◆ **Task prompt**: From the line containing "click here (198, 771)" through the last line of the records below, output every line exactly, both ends included, except the pictures.

---------- Input data

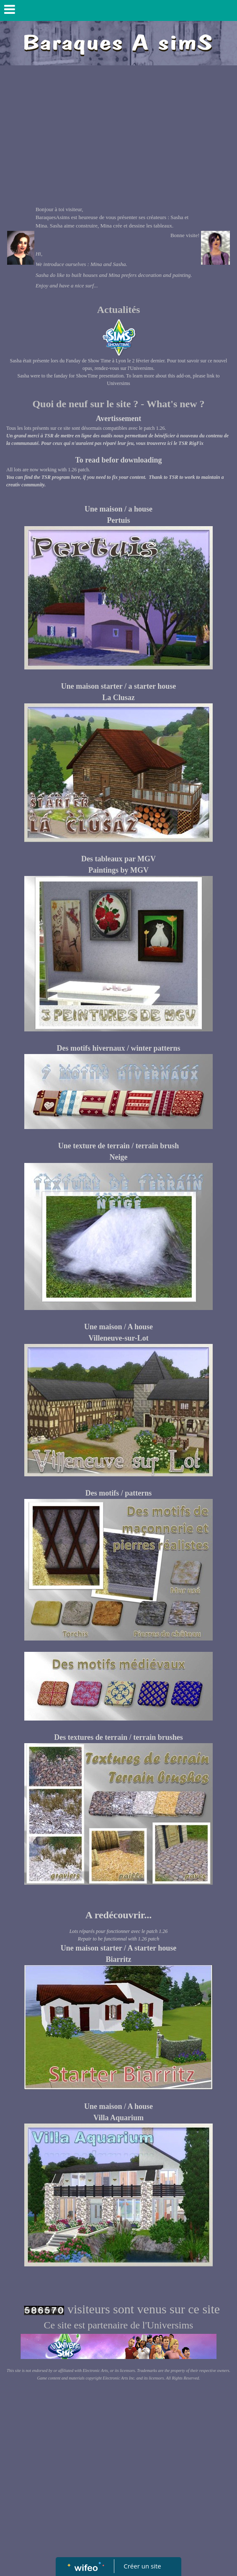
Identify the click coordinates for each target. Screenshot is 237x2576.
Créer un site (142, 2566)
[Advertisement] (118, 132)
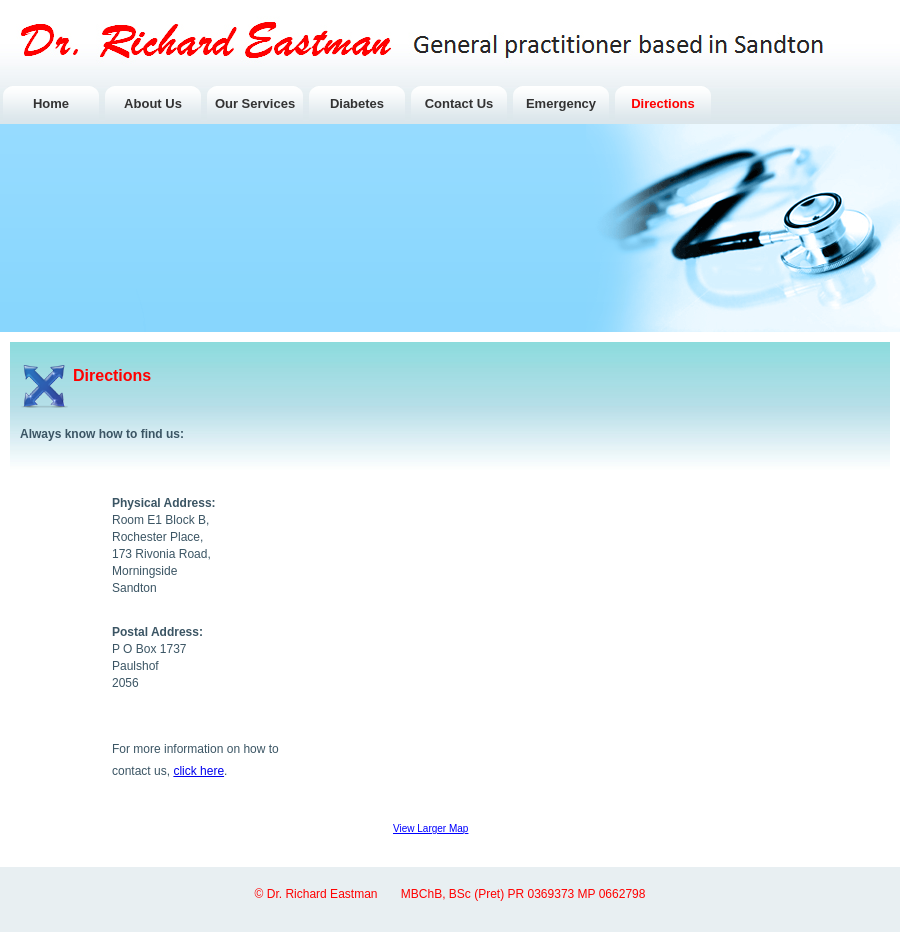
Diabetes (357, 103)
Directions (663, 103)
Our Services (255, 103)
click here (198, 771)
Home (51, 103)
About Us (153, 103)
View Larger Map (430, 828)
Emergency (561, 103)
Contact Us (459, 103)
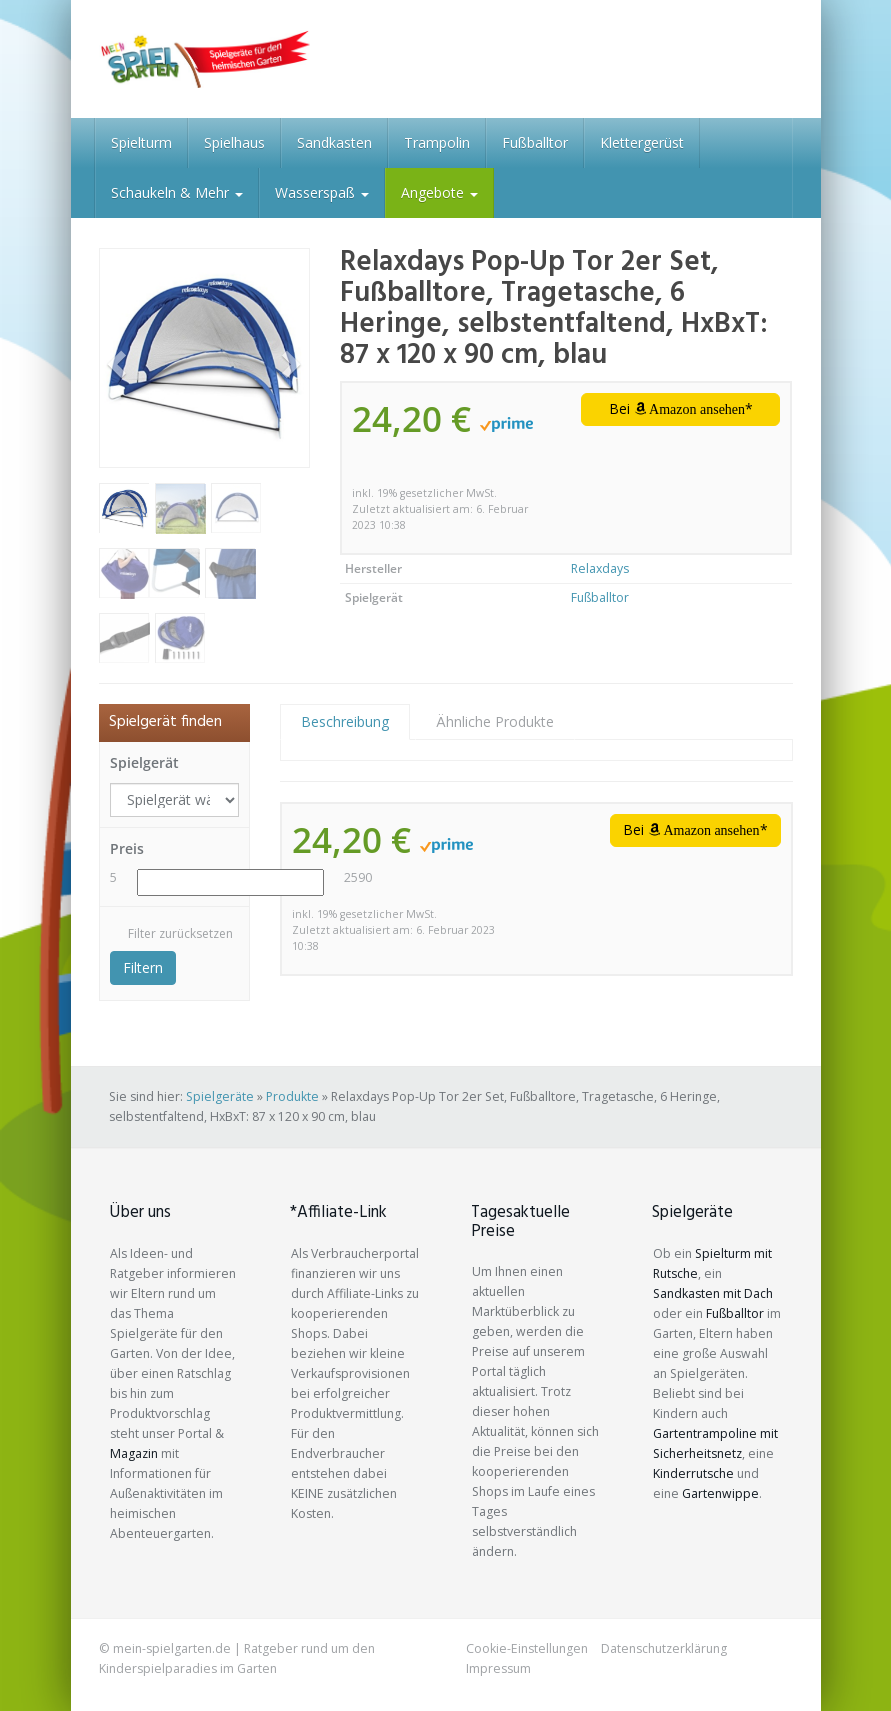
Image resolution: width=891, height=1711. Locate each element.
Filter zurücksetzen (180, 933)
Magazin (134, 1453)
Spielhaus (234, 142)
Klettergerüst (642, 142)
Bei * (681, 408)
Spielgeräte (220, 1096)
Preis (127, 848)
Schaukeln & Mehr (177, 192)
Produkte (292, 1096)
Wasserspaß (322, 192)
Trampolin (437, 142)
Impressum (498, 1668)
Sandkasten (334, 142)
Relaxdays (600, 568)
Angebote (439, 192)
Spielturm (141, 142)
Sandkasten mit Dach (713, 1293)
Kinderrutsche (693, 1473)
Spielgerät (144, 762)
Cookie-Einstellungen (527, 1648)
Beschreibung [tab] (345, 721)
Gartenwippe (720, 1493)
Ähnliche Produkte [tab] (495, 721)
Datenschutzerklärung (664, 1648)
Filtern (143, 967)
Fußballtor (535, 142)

--------------------

◆ **Reply to the exercise**:
click here (198, 771)
Home (51, 103)
About Us (153, 103)
View Larger Map (430, 828)
Emergency (561, 103)
Contact Us (459, 103)
Image resolution: width=891, height=1711. Locate each element.
Filter zurücksetzen (180, 933)
Magazin (134, 1453)
Spielhaus (234, 142)
Klettergerüst (642, 142)
Bei * (681, 408)
Spielgeräte (220, 1096)
Preis (127, 848)
Schaukeln & Mehr (177, 192)
Produkte (292, 1096)
Wasserspaß (322, 192)
Trampolin (437, 142)
Impressum (498, 1668)
Sandkasten (334, 142)
Relaxdays (600, 568)
Angebote (439, 192)
Spielturm (141, 142)
Sandkasten mit Dach (713, 1293)
Kinderrutsche (693, 1473)
Spielgerät (144, 762)
Cookie-Einstellungen (527, 1648)
Beschreibung [tab] (345, 721)
Gartenwippe (720, 1493)
Ähnliche Produkte [tab] (495, 721)
Datenschutzerklärung (664, 1648)
Filtern (143, 967)
Fußballtor (535, 142)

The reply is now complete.